I think what you want for this is more likely a REST API transform. You'll POST (rather than PUT) your document to /v1/documents?directory=/content/&extension=json&transform=verify -- assuming that you have created a transform called "verify". MarkLogic will then take care of generating a unique URI for you.
The transform can do whatever error checking you need and throw errors with appropriate HTTP error codes as needed. The transform runs before the document is inserted into the database, so throwing an error will prevent the insert.
Looks like you've already found this, but for other's benefit, Roxy provides scaffolding for REST extensions and REST transformations.
Do note that even though you're sending JSON, the transform will the XML representation of that JSON, which is how it will be stored internally.
EDIT
Responding to the later part of your questions...
Q: Is there a CURL command to test this transformation? A: Once you've installed the transform ("ml local deploy modules" with Roxy), you'll use a CURL command like how the transformation will really be used: POST to /v1/documents?...&transform=check. I like to use the POSTman Chrome plugin for that kind of testing; I believe there are similar tools for other browsers.
Q: And what to do with the 'then' part here, do I refer to another script for the handling of the file or do I include insert-document code here so this transformation is in place of an extension? A: Note the first bullet under Guidelines for Writing Transforms: "transforms typically should not have side-effects". There are exceptions of course, but remember that by posting to /v1/documents, the normal course is for the document to be inserted into the database. With your transform in place, the content returned from your transform is what will be inserted. Thus if the "then" part signifies that the document is good, just do "then $input". See the example of an ingestion transform. You don't need to do an insert-document.

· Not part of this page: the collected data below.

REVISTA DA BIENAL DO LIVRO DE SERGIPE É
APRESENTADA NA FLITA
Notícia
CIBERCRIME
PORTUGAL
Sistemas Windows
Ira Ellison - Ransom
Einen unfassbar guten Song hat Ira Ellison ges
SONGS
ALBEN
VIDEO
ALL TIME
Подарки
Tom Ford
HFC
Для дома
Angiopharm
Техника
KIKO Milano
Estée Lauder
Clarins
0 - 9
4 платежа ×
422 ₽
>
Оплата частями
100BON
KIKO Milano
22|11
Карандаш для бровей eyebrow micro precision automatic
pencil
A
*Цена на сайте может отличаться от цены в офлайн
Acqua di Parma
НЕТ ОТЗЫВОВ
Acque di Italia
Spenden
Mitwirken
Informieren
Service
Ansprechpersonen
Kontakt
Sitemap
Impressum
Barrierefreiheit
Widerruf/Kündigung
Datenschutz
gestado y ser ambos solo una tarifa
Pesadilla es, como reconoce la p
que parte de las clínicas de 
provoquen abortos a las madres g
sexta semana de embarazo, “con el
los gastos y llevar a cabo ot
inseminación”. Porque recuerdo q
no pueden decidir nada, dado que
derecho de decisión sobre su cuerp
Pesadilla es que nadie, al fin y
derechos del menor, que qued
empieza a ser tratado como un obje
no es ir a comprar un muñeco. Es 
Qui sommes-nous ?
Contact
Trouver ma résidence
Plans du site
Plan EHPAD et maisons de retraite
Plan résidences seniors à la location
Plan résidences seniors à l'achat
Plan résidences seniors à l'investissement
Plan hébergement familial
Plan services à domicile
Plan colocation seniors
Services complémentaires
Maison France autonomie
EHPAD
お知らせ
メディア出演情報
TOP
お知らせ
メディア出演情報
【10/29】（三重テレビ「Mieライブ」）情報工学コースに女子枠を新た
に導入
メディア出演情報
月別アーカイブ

Suppose, however, that you wanted to do some more sophisticated checking. You could pass the input node to a function defined in a library module, which would take $input as a parameter. Your function might then throw exceptions if there were errors, or even modify the input document if correctable problems are found. Your transform return the results of that function call. The nice thing about putting that functionality into a separate library module (which you can import normally) is that the functionality would be better isolated for testing.